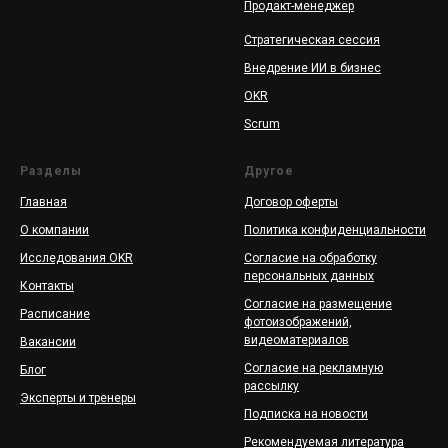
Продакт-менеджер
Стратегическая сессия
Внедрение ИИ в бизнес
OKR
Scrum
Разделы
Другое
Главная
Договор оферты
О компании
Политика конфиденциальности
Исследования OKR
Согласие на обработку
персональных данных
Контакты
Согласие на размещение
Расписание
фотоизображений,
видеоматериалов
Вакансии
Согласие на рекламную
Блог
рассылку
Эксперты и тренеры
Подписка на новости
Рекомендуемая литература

==

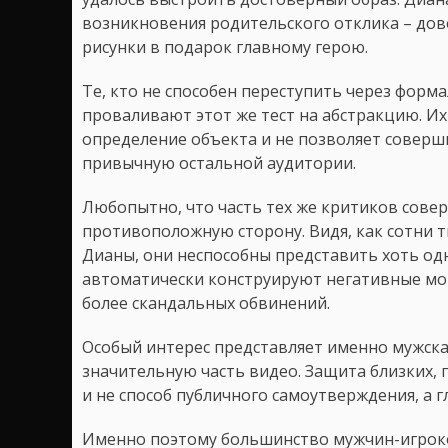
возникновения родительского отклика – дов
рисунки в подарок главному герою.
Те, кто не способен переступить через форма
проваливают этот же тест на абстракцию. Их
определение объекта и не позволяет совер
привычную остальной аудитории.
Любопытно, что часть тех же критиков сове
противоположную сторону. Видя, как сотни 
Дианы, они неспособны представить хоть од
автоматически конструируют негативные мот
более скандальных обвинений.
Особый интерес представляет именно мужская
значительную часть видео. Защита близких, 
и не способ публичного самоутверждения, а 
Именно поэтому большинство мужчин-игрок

--

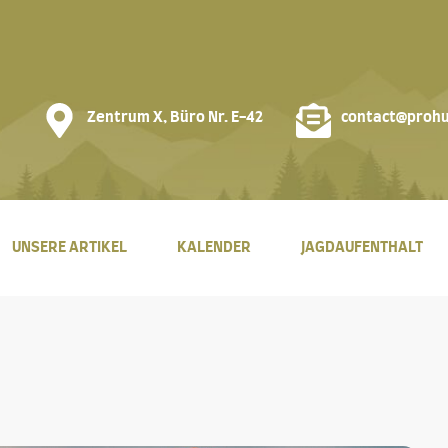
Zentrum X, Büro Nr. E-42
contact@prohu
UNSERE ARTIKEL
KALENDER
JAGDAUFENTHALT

# What needs to be done:
Please report every line in the entries above that holds the string "часть".

# Answer section:
Любопытно, что часть тех же критиков сове
значительную часть видео. Защита близких, 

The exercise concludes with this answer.